Bueno, bueno. Goyo estaba desarmado, ¿y a que no saben lo que hizo? Agarró al «angelito» por los pies y ahí no más empezó a darle al brasileño una punta de
angelitazos.
—¡Vaya! —comentó Reynoso, escondiendo una sonrisa entre su bigote descolorido.
—¿Se le hace cuento? —le preguntó don José, que ya reía.
—No, no —dijo Reynoso—. ¿Y de quién era el «angelito»?
—Ahora verán ustedes. Al oír la gritería, entró una vieja cascatuda, le arrebató el «angelito» a Goyo, y,
¡fu, fu, fu, fu!,
de cuatro soplidos apagó las cuatro velas. «Si hacen bochinche —rezongó la bruja—, no hay más velorio.»
Atorado de risa don José apoyó su calva lustrosa en la pared, y estuvo así un rato, de cara al cielo. Después, riéndose todavía, miró a sus contertulios y vio dos perfiles graves: el de Zanetti, amargo como nunca, y el pensativo de Reynoso, vueltos ambos hacia la puerta de la capilla fúnebre. Don José pescó al vuelo el sentido luctuoso de aquellas miradas; y al instante, disipado hasta el último vestigio de su hilaridad, se compuso un rostro de circunstancias e inclinó la frente como bajo el peso de negras cavilaciones. Sin abandonar el manoseo de su hongo, el Vecino Joven, traicionando su ansia de fuga, volvía una que otra mirada impaciente hacia la puerta de calle.
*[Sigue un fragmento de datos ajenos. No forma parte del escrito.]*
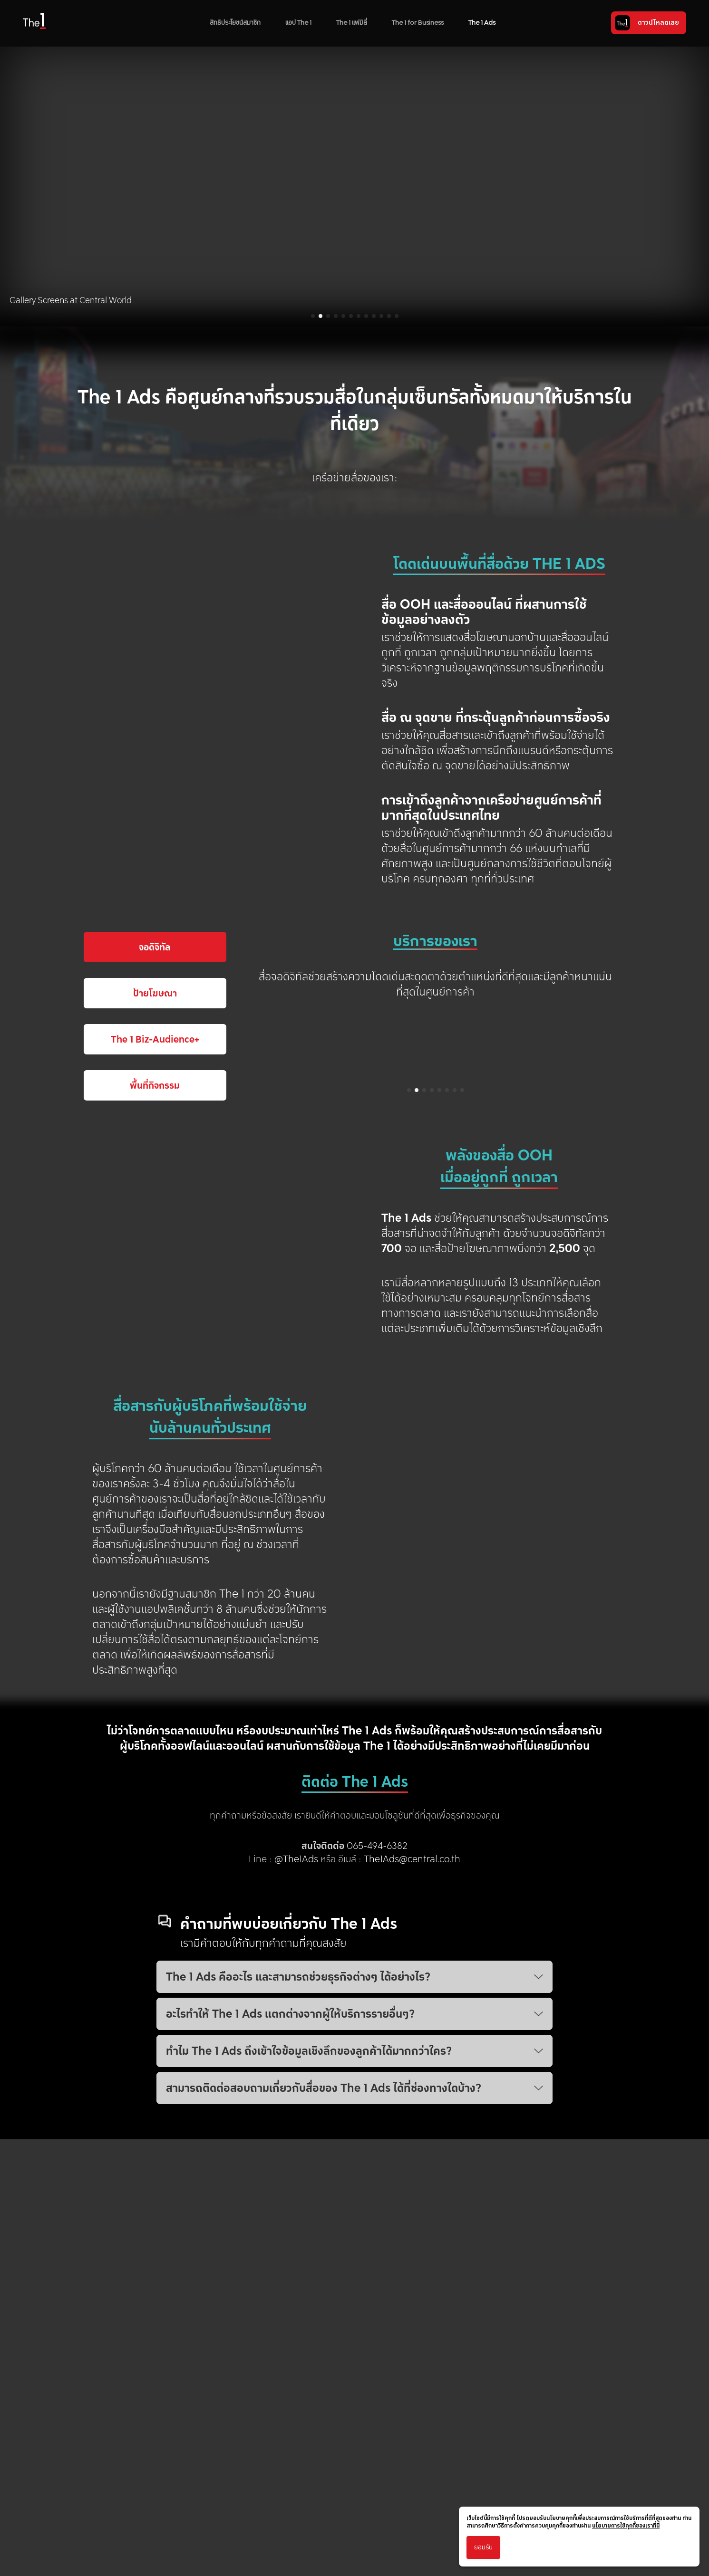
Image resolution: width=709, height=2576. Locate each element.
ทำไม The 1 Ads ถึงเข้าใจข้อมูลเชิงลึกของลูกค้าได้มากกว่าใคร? (354, 2271)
Y Pancho, que no le sacaba los ojos de encima, lo reconoció al fin: era el compadrito que
afilaba
con la morocha del corralón, y al que le había gritado más de una vez: «¡Perro, larga ese hueso!» Resueltas ya sus dudas, Pancho se acurrucó junto a la silla de su padre y bostezó largamente: al fin de cuentas, un velorio no era tan divertido como decían los muchachos.
Pero el cobrador Zanetti daba señales de querer hablar. En su resentimiento infinito el cobrador Zanetti había llegado a dividir la Humanidad (con mayúscula) en dos irreductibles frentes de batalla: por un lado estaba él, Antonio Zanetti, con sus pies eternamente doloridos y su rencor de hombre que vivía para cobrar sumas abstractas a cierta gente resbalosa como anguila; por el otro estaba el Mundo (con mayúscula), vale decir, una siniestra conspiración organizada contra Zanetti, un ovillo de farsas, iniquidades y aberraciones que Zanetti prometía remediar si le dejaban la Presidencia de la República durante veinticuatro horas. En hombres, bestias y objetos inanimados el cobrador hallaba siempre alguna intención hostil: no dudaba él, por ejemplo, que al regresar de noche a su domicilio con los pies en estado lastimoso, las piedras de la calle se ponían intencionadamente de punta con el solo fin de agravar su martirio. Pero, en su casa ya, y con los pies mártires ya refrescados en un lebrillo de agua tibia, el cobrador Zanetti paladeaba instantes de gloria: entonces concebía en su magín refinados proyectos de venganza contra la Sociedad, el mundo y los adoquines. ¡Ya se vería quién era Zanetti! ¡Y no, el coraje no le faltaba! Durante la Semana Trágica de 191., el cobrador Zanetti, bien oculto en el gallinero del fondo, había disparado al aire los seis tiros de su revólver; y desde aquella memorable ocasión guardaba una idea contradictoria de sí mismo: el cobrador se admiraba y se temía.